Having located "すが、それはそれでなんだか良い。風呂もかなり古いし、何", write out its line and the remaining lines of the material exactly, the last one included, but not the pictures.

SOURCE INFORMATION below:

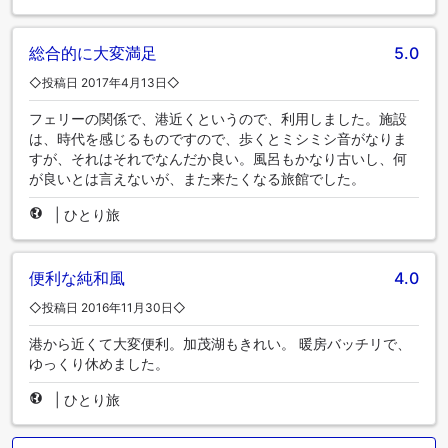
総合的に大変満足
5.0
◇投稿日 2017年4月13日◇
フェリーの関係で、港近くというので、利用しました。施設
は、時代を感じるものですので、歩くとミシミシ音がなりま
すが、それはそれでなんだか良い。風呂もかなり古いし、何
が良いとは言えないが、また来たくなる旅館でした。
|
ひとり旅
便利な純和風
4.0
◇投稿日 2016年11月30日◇
港から近くて大変便利。加茂湖もきれい。 暖房バッチリで、
ゆっくり休めました。
|
ひとり旅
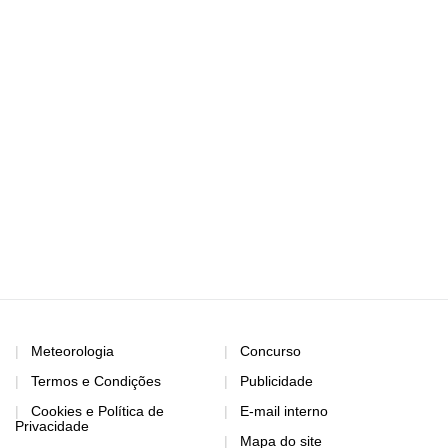
Meteorologia
Concurso
Termos e Condições
Publicidade
Cookies e Política de
E-mail interno
Privacidade
Mapa do site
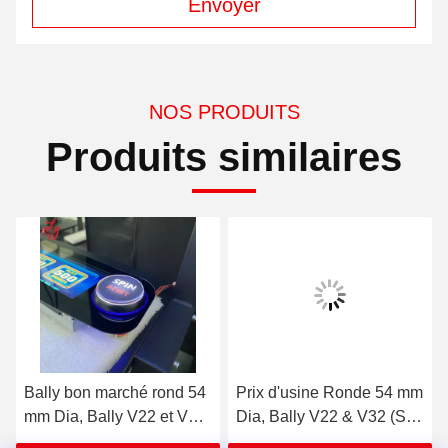
Envoyer
NOS PRODUITS
Produits similaires
Bally bon marché rond 54
Prix d'usine Ronde 54 mm
mm Dia, Bally V22 et V32
Dia, Bally V22 & V32 (SP-
(SP-RND-Bally) Bouton
RND-Bally) Bouton Bally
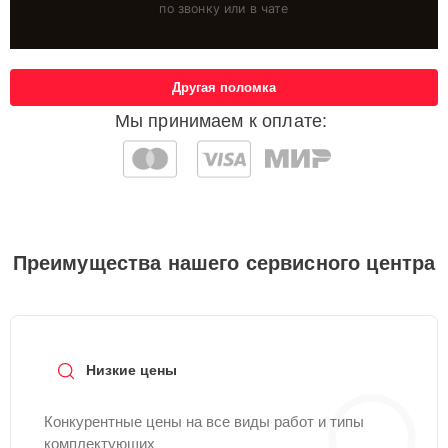
по звонку или в чате
Другая поломка
Мы принимаем к оплате:
Преимущества нашего сервисного центра
Низкие цены
Конкурентные цены на все виды работ и типы
комплектующих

End of SOURCE INFORMATION.

[ANSWER AREA]
すが、それはそれでなんだか良い。風呂もかなり古いし、何
が良いとは言えないが、また来たくなる旅館でした。
|
ひとり旅
便利な純和風
4.0
◇投稿日 2016年11月30日◇
港から近くて大変便利。加茂湖もきれい。 暖房バッチリで、
ゆっくり休めました。
|
ひとり旅
Meteorologia
Concurso
Termos e Condições
Publicidade
Cookies e Política de
E-mail interno
Privacidade
Mapa do site
Envoyer
NOS PRODUITS
Produits similaires
Bally bon marché rond 54
Prix d'usine Ronde 54 mm
mm Dia, Bally V22 et V32
Dia, Bally V22 & V32 (SP-
(SP-RND-Bally) Bouton
RND-Bally) Bouton Bally
по звонку или в чате
Другая поломка
Мы принимаем к оплате:
Преимущества нашего сервисного центра
Низкие цены
Конкурентные цены на все виды работ и типы
комплектующих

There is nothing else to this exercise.